As the data produced by enterprises and individuals that need to be stored and utilized is rapidly increasing, data owners are motivated to outsource their local complex data management systems into the cloud for its great flexibility and economic savings. To protect data privacy and combat unsolicited accesses in cloud and beyond, sensitive data has to be encrypted before outsourcing; this, however, obsoletes the traditional data utilization service based on plaintext keyword search. Thus, enabling an encrypted cloud data search service with privacy-assurance is of paramount importance. Considering the potentially large number of on-demand data users and huge amount of outsourced data files in the cloud, this problem is particularly challenging, as it is extremely difficult to meet also the requirements of performance, system usability and scalability. This research project aims to explore such a privacy-assured and effective cloud data utilization service with high service-level performance and usability, by investigating the two challenging research tasks: fuzzy keyword search and ranked keyword search over encrypted cloud data.

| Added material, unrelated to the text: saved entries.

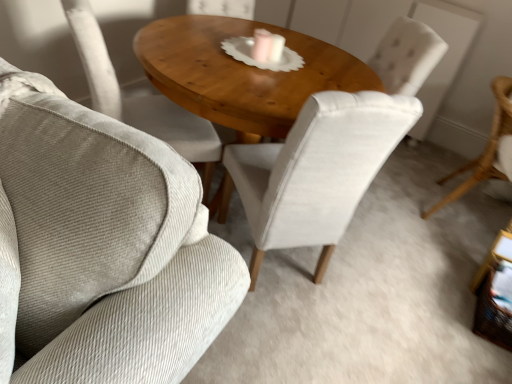 Question: In terms of height, does woven wicker side table at lower right look taller or shorter compared to light brown wicker chair at right, acting as the 1th chair starting from the right?

Choices:
 (A) short
 (B) tall

Answer: (A)

Question: In the image, is woven wicker side table at lower right on the left side or the right side of light brown wicker chair at right, acting as the 1th chair starting from the right?

Choices:
 (A) right
 (B) left

Answer: (B)

Question: Considering the real-world distances, which object is farthest from the light beige fabric chair at center, which is counted as the first chair, starting from the left?

Choices:
 (A) velvet white chair at center, which ranks as the 2th chair in right-to-left order
 (B) wooden polished table at center
 (C) light brown wicker chair at right, positioned as the 3th chair in left-to-right order
 (D) woven wicker side table at lower right

Answer: (C)

Question: Which object is the farthest from the light brown wicker chair at right, acting as the 1th chair starting from the right?

Choices:
 (A) woven wicker side table at lower right
 (B) velvet white chair at center, placed as the 2th chair when sorted from left to right
 (C) wooden polished table at center
 (D) light beige fabric chair at center, which ranks as the third chair in right-to-left order

Answer: (D) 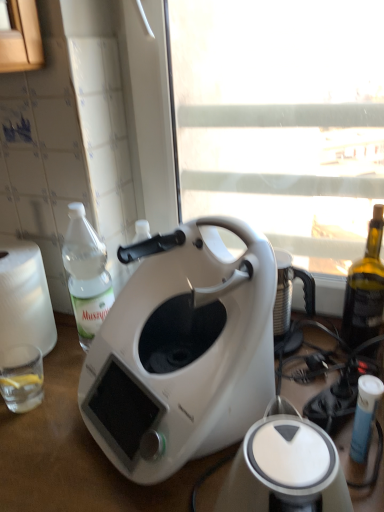 From the picture: Measure the distance between point (197, 502) and camera.

Point (197, 502) and camera are 24.49 inches apart from each other.

What is the approximate width of white plastic window screen at center?

3.81 inches.

Identify the location of clear glass at lower left. This screenshot has height=512, width=384. (21, 378).

What do you see at coordinates (182, 351) in the screenshot? I see `white matte coffee maker at center` at bounding box center [182, 351].

Identify the location of white matte table at center. The image size is (384, 512). (75, 451).

This screenshot has height=512, width=384. Identify the location of bottle that appears above the white matte coffee maker at center (from a real-world perspective). (86, 275).

From the image's perspective, relative to clear plastic bottle at left, is white matte coffee maker at center above or below?

white matte coffee maker at center is situated lower than clear plastic bottle at left in the image.

Is clear plastic bottle at left surrounded by white matte coffee maker at center?

Definitely not — clear plastic bottle at left is not inside white matte coffee maker at center.

From a real-world perspective, is white matte coffee maker at center on top of clear plastic bottle at left?

No, from a real-world perspective, white matte coffee maker at center is not over clear plastic bottle at left

Is white plastic window screen at center completely or partially inside white plastic toaster at center?

No, white plastic window screen at center is located outside of white plastic toaster at center.

Is white plastic toaster at center in front of or behind white plastic window screen at center in the image?

white plastic toaster at center is in front of white plastic window screen at center.

Can you confirm if white plastic toaster at center is taller than white plastic window screen at center?

In fact, white plastic toaster at center may be shorter than white plastic window screen at center.

Can you confirm if white plastic window screen at center is taller than white matte table at center?

No.

From the picture: Is white plastic window screen at center smaller than white matte table at center?

Yes, white plastic window screen at center is smaller than white matte table at center.

Based on the photo, which object is thinner, white plastic window screen at center or white matte table at center?

white plastic window screen at center is thinner.

From a real-world perspective, between white matte table at center and clear plastic bottle at left, who is vertically lower?

In real-world perspective, white matte table at center is lower.

Which is correct: white matte table at center is inside clear plastic bottle at left, or outside of it?

white matte table at center is located beyond the bounds of clear plastic bottle at left.

Who is shorter, white matte table at center or clear plastic bottle at left?

With less height is clear plastic bottle at left.

Locate an element on the screen. The height and width of the screenshot is (512, 384). bottle on the right of white matte table at center is located at coordinates (86, 275).

From the image's perspective, is white matte table at center positioned above or below white plastic window screen at center?

From the image's perspective, white matte table at center appears below white plastic window screen at center.

Is white matte table at center turned away from white plastic window screen at center?

white matte table at center is not turned away from white plastic window screen at center.

You are a GUI agent. You are given a task and a screenshot of the screen. Output one action in this format:
    pyautogui.click(x=<x>, y=<y>)
    Task: Click on the window screen above the white matte table at center (from a real-world perspective)
    Image resolution: width=384 pixels, height=512 pixels.
    Given the screenshot: What is the action you would take?
    pyautogui.click(x=282, y=116)

Choose the correct answer: Is white matte table at center inside white plastic window screen at center or outside it?

white matte table at center is located beyond the bounds of white plastic window screen at center.

From the image's perspective, between white matte coffee maker at center and white plastic toaster at center, which one is located above?

white matte coffee maker at center.

Which object is wider, white matte coffee maker at center or white plastic toaster at center?

white matte coffee maker at center is wider.

Which is correct: white matte coffee maker at center is inside white plastic toaster at center, or outside of it?

white matte coffee maker at center lies outside white plastic toaster at center.

Is white matte coffee maker at center positioned with its back to white plastic toaster at center?

No, white plastic toaster at center is not at the back of white matte coffee maker at center.

Considering the sizes of clear glass at lower left and clear plastic bottle at left in the image, is clear glass at lower left wider or thinner than clear plastic bottle at left?

Clearly, clear glass at lower left has less width compared to clear plastic bottle at left.

Would you say clear glass at lower left is inside or outside clear plastic bottle at left?

The correct answer is: outside.

How many degrees apart are the facing directions of clear glass at lower left and clear plastic bottle at left?

They differ by 0.395 degrees in their facing directions.

Does point (17, 403) come closer to viewer compared to point (91, 289)?

Yes, point (17, 403) is closer to viewer.

Where is `coffee maker below the clear plastic bottle at left (from the image's perspective)`? coffee maker below the clear plastic bottle at left (from the image's perspective) is located at coordinates (182, 351).

Identify the location of toaster in front of the white plastic window screen at center. The height and width of the screenshot is (512, 384). (285, 468).

From the image, which object appears to be farther from clear glass at lower left, white matte table at center or white matte coffee maker at center?

white matte coffee maker at center lies further to clear glass at lower left than the other object.

Based on their spatial positions, is white matte coffee maker at center or clear plastic bottle at left further from white matte table at center?

clear plastic bottle at left lies further to white matte table at center than the other object.

Considering their positions, is white matte coffee maker at center positioned further to clear plastic bottle at left than clear glass at lower left?

white matte coffee maker at center lies further to clear plastic bottle at left than the other object.

Considering their positions, is white matte coffee maker at center positioned closer to clear plastic bottle at left than white matte table at center?

The object closer to clear plastic bottle at left is white matte coffee maker at center.

Considering their positions, is white plastic toaster at center positioned closer to white matte table at center than white matte coffee maker at center?

white matte coffee maker at center is closer to white matte table at center.

From the image, which object appears to be farther from white plastic toaster at center, clear plastic bottle at left or clear glass at lower left?

clear glass at lower left is positioned further to the anchor white plastic toaster at center.

Considering their positions, is white plastic toaster at center positioned further to clear glass at lower left than white matte coffee maker at center?

white plastic toaster at center is positioned further to the anchor clear glass at lower left.

Considering their positions, is clear glass at lower left positioned closer to white plastic window screen at center than clear plastic bottle at left?

Based on the image, clear plastic bottle at left appears to be nearer to white plastic window screen at center.

In order to click on coffee maker between white plastic toaster at center and clear plastic bottle at left along the z-axis in this screenshot , I will do `click(182, 351)`.

Find the location of a particular element. coffee cup positioned between white matte coffee maker at center and clear plastic bottle at left from near to far is located at coordinates (21, 378).

At what (x,y) coordinates should I click in order to perform the action: click on coffee maker between white plastic window screen at center and white plastic toaster at center vertically. Please return your answer as a coordinate pair (x, y). This screenshot has height=512, width=384. Looking at the image, I should click on (182, 351).

Locate an element on the screen. coffee maker located between white plastic toaster at center and clear glass at lower left in the depth direction is located at coordinates [x=182, y=351]. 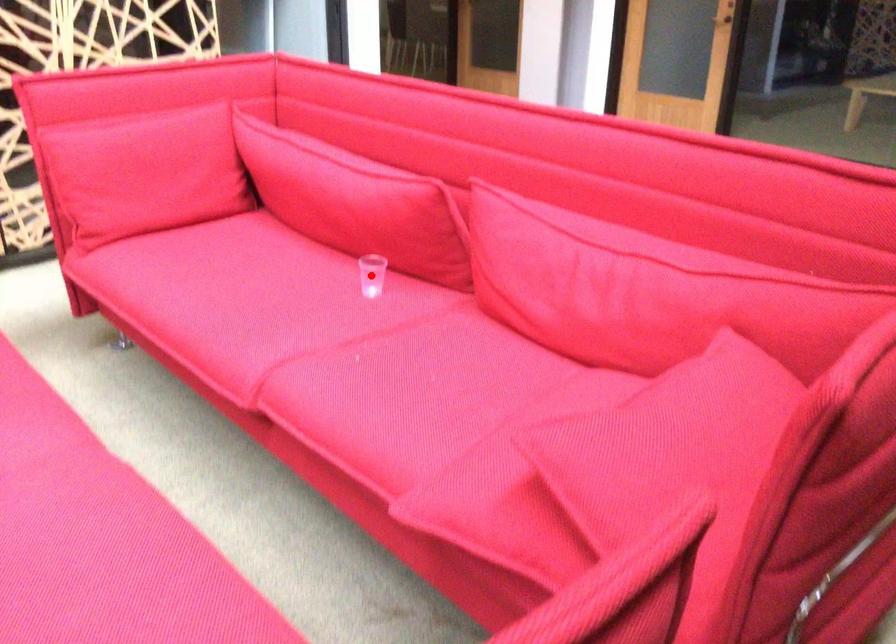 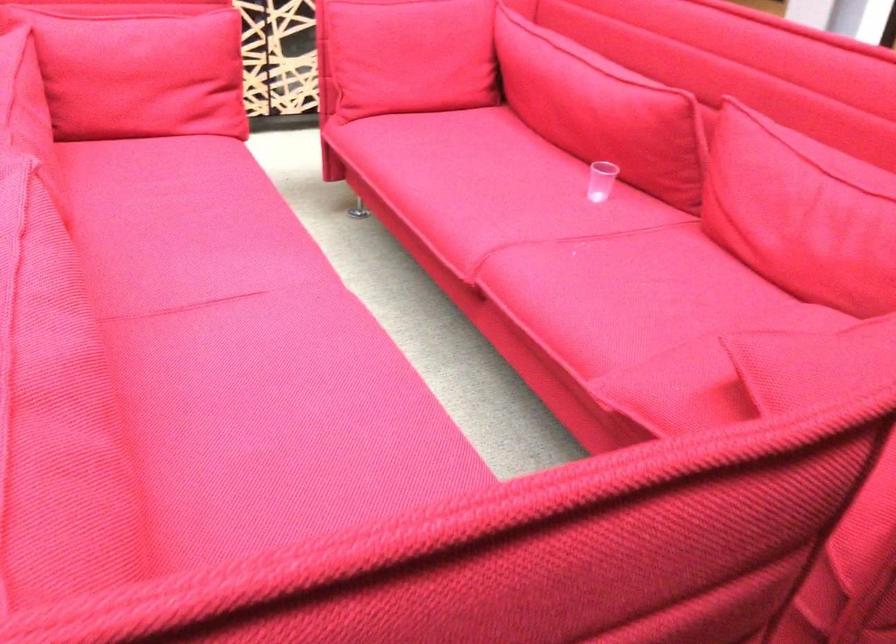 Locate, in the second image, the point that corresponds to the highlighted location in the first image.

(600, 180) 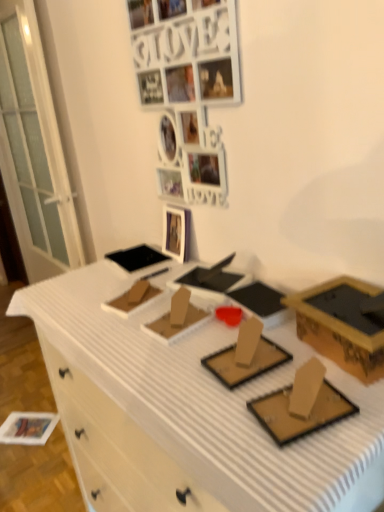 You are a GUI agent. You are given a task and a screenshot of the screen. Output one action in this format:
    pyautogui.click(x=<x>, y=<y>)
    Task: Click on the vacant area in front of white glossy picture frame at upper center
    The image size is (384, 512).
    Given the screenshot: What is the action you would take?
    pyautogui.click(x=172, y=270)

Fuzzy keyword search, opposing to exact keyword match, tolerates minor typos and format inconsistencies in user search request, and greatly enhances system usability and user searching experience. Its challenge lies in the fact that two words similar to each other would no longer be so after one-way cryptographic transformation (for encrypted keyword search). To address the problem, we plan to explore a brand new symbol-based trie-traverse searching approach, in which transformed fuzzy keywords extracted from data files are stored using a multi-way tree structure to support efficient search, while protecting keyword privacy. [2,5]
Ranked keyword search further ensures the file retrieval accuracy and allows the user to find the most/least relevant information efficiently. We explore the statistical measure approach (i.e. relevance score) from information retrieval (IR), and properly hide the scores in an order-preserved manner. The resulting design is expected to facilitate efficient server-side ranking without losing keyword privacy. For practical performance, different system parameters and the corresponding security/efficiency tradeoff are yet to be thoroughly investigated. [1,4]
Another promising research direction we further propose to explore is the secure multi-keywords semantic search, which takes into consideration conjunction of keywords, sequence of keywords, and even the complex natural language semantics to produce highly relevant search results, while maintaining various stringent privacy guarantees.[3]